# PROBLEM STATEMENT:
Only an exact repetition of the lines from the one holding "Fler recept inom" to the end of the data is wanted, with pictures left out.

Saved entries:

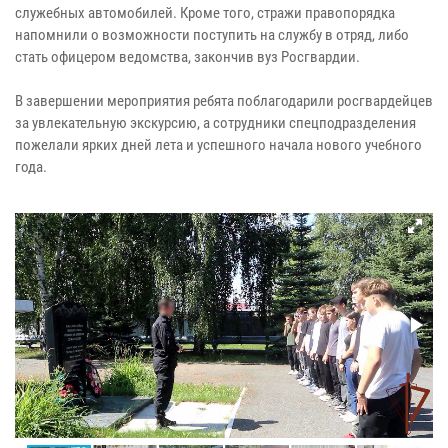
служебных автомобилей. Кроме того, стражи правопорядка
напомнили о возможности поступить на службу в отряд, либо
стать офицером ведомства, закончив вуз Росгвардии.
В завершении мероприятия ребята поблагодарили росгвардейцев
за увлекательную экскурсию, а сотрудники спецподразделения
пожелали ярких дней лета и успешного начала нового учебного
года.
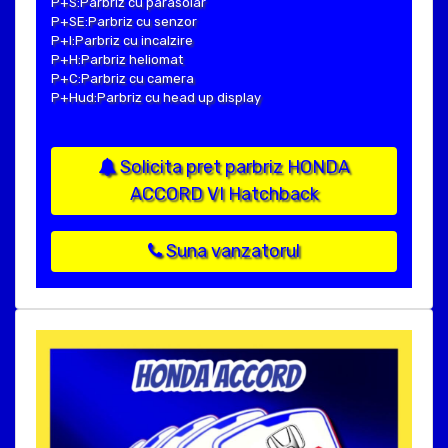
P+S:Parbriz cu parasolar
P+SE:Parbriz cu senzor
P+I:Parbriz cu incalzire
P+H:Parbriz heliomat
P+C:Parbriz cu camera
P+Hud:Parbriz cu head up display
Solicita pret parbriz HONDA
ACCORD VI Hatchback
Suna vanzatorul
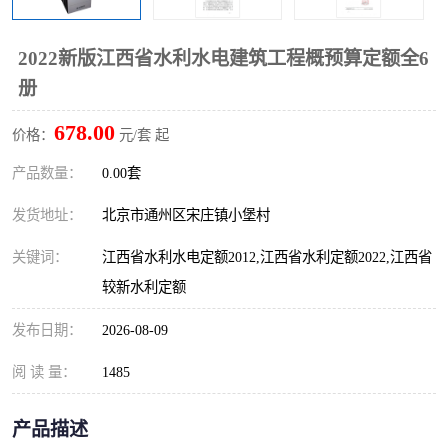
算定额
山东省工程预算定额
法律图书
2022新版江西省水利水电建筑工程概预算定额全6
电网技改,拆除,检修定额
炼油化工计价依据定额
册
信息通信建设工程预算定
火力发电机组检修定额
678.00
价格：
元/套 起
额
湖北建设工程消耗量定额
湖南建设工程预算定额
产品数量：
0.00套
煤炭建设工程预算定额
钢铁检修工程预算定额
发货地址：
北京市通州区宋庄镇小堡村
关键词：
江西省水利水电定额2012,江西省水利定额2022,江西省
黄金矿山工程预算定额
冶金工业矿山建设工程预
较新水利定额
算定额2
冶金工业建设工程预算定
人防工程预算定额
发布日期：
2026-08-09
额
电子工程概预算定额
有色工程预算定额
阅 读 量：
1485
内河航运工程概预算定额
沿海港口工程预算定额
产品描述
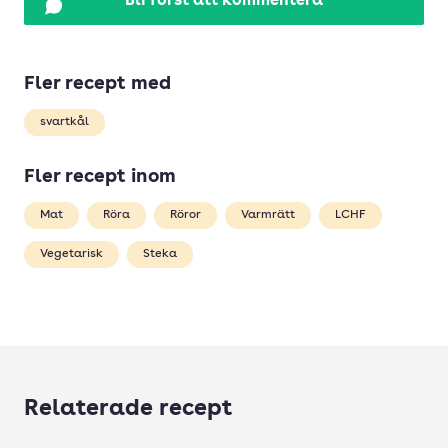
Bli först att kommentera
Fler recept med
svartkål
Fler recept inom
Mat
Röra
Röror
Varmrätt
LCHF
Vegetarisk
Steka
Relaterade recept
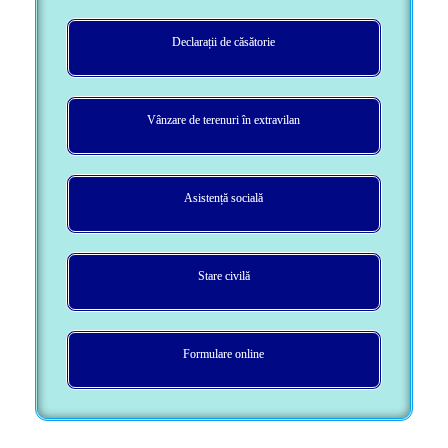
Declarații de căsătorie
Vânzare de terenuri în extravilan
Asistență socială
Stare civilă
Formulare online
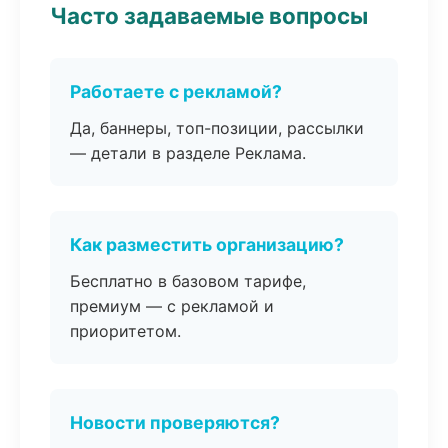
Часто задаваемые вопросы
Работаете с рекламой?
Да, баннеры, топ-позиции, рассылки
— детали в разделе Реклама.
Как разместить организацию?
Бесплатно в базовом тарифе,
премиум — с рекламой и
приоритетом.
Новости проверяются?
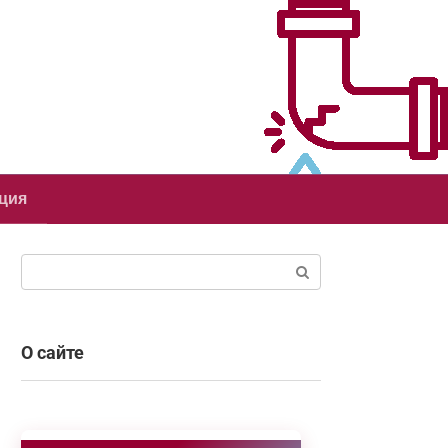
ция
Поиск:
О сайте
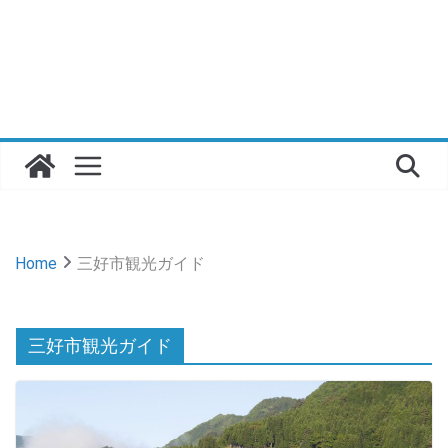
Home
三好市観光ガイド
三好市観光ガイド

# WORKED SOLUTION:
Fler recept inom
Mat
Röra
Röror
Varmrätt
LCHF
Vegetarisk
Steka
Relaterade recept
Declarații de căsătorie
Vânzare de terenuri în extravilan
Asistență socială
Stare civilă
Formulare online
Часто задаваемые вопросы
Работаете с рекламой?
Да, баннеры, топ-позиции, рассылки
— детали в разделе Реклама.
Как разместить организацию?
Бесплатно в базовом тарифе,
премиум — с рекламой и
приоритетом.
Новости проверяются?
ция
Поиск:
О сайте
Home
三好市観光ガイド
三好市観光ガイド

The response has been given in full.